Padronanza di sé e auto-regolazione – 14

“Un giorno senza risate è un giorno perso.” Chaplin

Assagioli ha dedicato parecchi scritti al tema del buonumore, alla vita intesa come gioco e rappresentazione, alla saggezza sorridente. Alcuni di essi sono stati raccolti nel prezioso libretto intitolato Per vivere meglio (1993). In esso il buonumore viene definito come una tecnica, più precisamente, uno stato d’animo che può essere suscitato, sviluppato e mantenuto con opportuni esercizi psicologici. Ovviamente non possiamo modificare le nostre emozioni e i nostri sentimenti direttamente, con una imposizione volontaria. Possiamo però esercitare un’azione efficace su tutte le nostre funzioni psichiche, utilizzando specifiche leggi psicologiche che, questo si, sono messe in azione da una volontà intelligente ed abile.

Ci sono due gruppi di metodi utili a tale scopo:

  • le tecniche per eliminare gli ostacoli che impediscono l’espressione del buonumore;
  • le tecniche per la sua evocazione diretta.

Per eliminare gli ostacoli al buonumore – che sono l’irritazione, il criticismo, l’auto-commiserazione, l’impazienza e la preoccupazione – possiamo impiegare congiuntamente le tecniche catartiche e la meditazione riflessiva sugli effetti negativi e positivi che tali ostacoli hanno su noi stessi (ad es. il riconoscimento della grande utilità dei nostri “nemici” interni ed esterni quali pungolo al miglioramento di sé e la relativizzazione del nostro dolore personale contestualizzandolo nell’universale condizione umana di sofferenza).
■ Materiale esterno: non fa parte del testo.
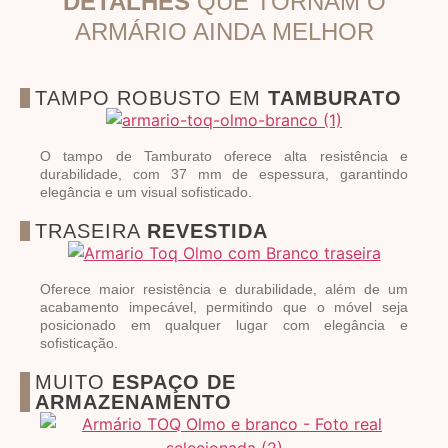
DETALHES
QUE TORNAM O
ARMÁRIO AINDA MELHOR
TAMPO ROBUSTO EM
TAMBURATO
O tampo de Tamburato oferece alta resistência e
durabilidade, com 37 mm de espessura, garantindo
elegância e um visual sofisticado.
TRASEIRA
REVESTIDA
Oferece maior resistência e durabilidade, além de um
acabamento impecável, permitindo que o móvel seja
posicionado em qualquer lugar com elegância e
sofisticação.
MUITO
ESPAÇO DE
ARMAZENAMENTO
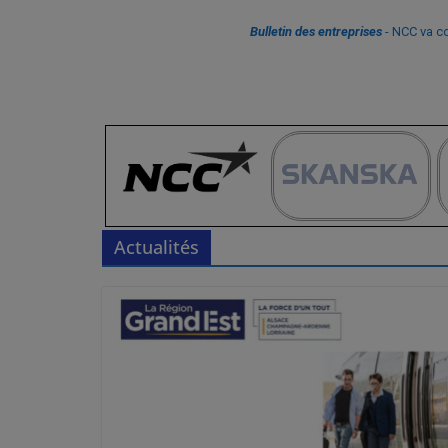
Bulletin des entreprises
- NCC va co
Actualités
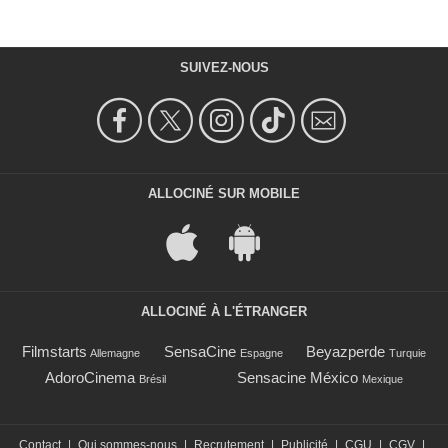
SUIVEZ-NOUS
ALLOCINÉ SUR MOBILE
ALLOCINÉ À L'ÉTRANGER
Filmstarts
SensaCine
Beyazperde
Allemagne
Espagne
Turquie
AdoroCinema
Sensacine México
Brésil
Mexique
Contact
|
Qui sommes-nous
|
Recrutement
|
Publicité
|
CGU
|
CGV
|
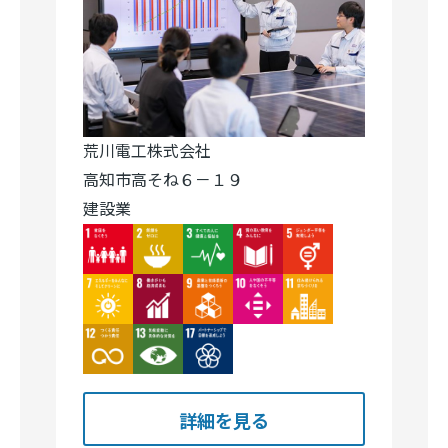
荒川電工株式会社
高知市高そね６－１９
建設業
Image
Image
Image
Image
Image
Image
Image
Image
Image
Image
Image
Image
Image
詳細を見る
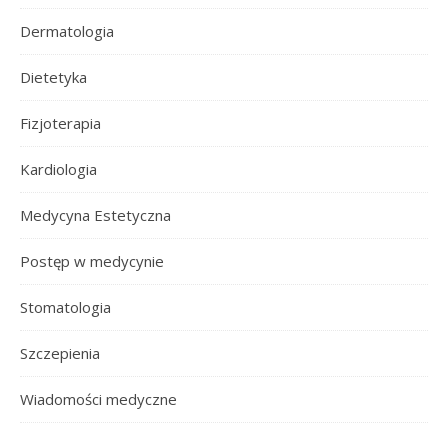
Dermatologia
Dietetyka
Fizjoterapia
Kardiologia
Medycyna Estetyczna
Postęp w medycynie
Stomatologia
Szczepienia
Wiadomości medyczne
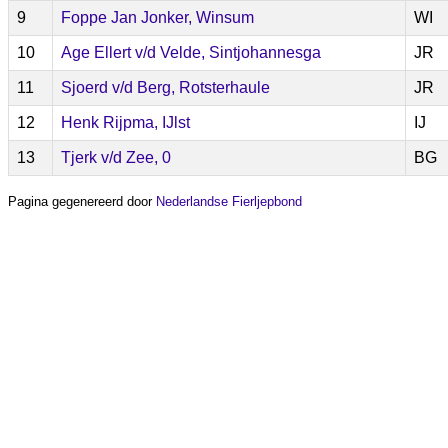
9
Foppe Jan Jonker, Winsum
WI
10
Age Ellert v/d Velde, Sintjohannesga
JR
11
Sjoerd v/d Berg, Rotsterhaule
JR
12
Henk Rijpma, IJlst
IJ
13
Tjerk v/d Zee, 0
BG
Pagina gegenereerd door
Nederlandse Fierljepbond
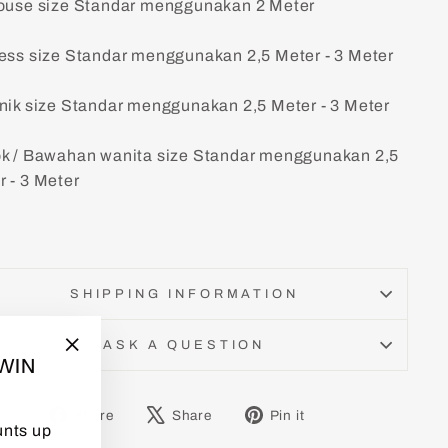
louse size Standar menggunakan 2 Meter
ress size Standar menggunakan 2,5 Meter - 3 Meter
unik size Standar menggunakan 2,5 Meter - 3 Meter
ok / Bawahan wanita size Standar menggunakan 2,5
r - 3 Meter
SHIPPING INFORMATION
ASK A QUESTION
TWIN
"Close
(esc)"
Share
Tweet
Pin
Share
Share
Pin it
unts up
on
on
on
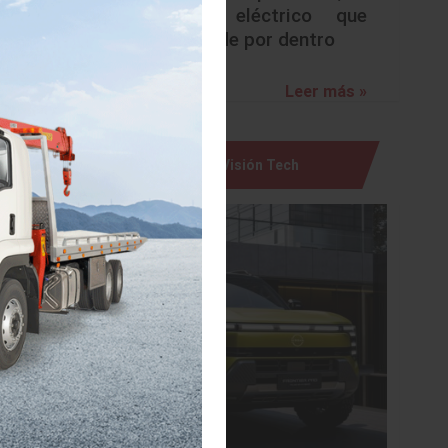
urbano eléctrico que
sorprende por dentro
ción de 0 a
nética en
Leer más »
Visión Tech
 limpias e
nta vistas en
a al
ncia de
ero, visión
aprovechar
el soporte al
Il metodo attivo generale è, invece, quello di coltivare gli stati d’animo e i sentimenti opposti a quelli che ostacolano il buonumore, e suscitare quelli che lo esprimono direttamente. Come per tutte le altre qualità che vogliamo sviluppare, si tratta di aprirci agli influssi che irradiano tali qualità. Vi sono numerosi modi per farlo: dalla lettura di libri divertenti e spiritosi all’ascolto di musiche vitali e gioiose, dall’uso di parole evocatrici, frasi e immagini opportune all’agire “come se”. Ma il metodo più profondo per neutralizzare la ribellione e l’autocommiserazione e sviluppare il buonumore è l’accettazione. Data la molteplicità dell’animo umano possiamo, infatti, coltivare il buonumore nonostante la sofferenza.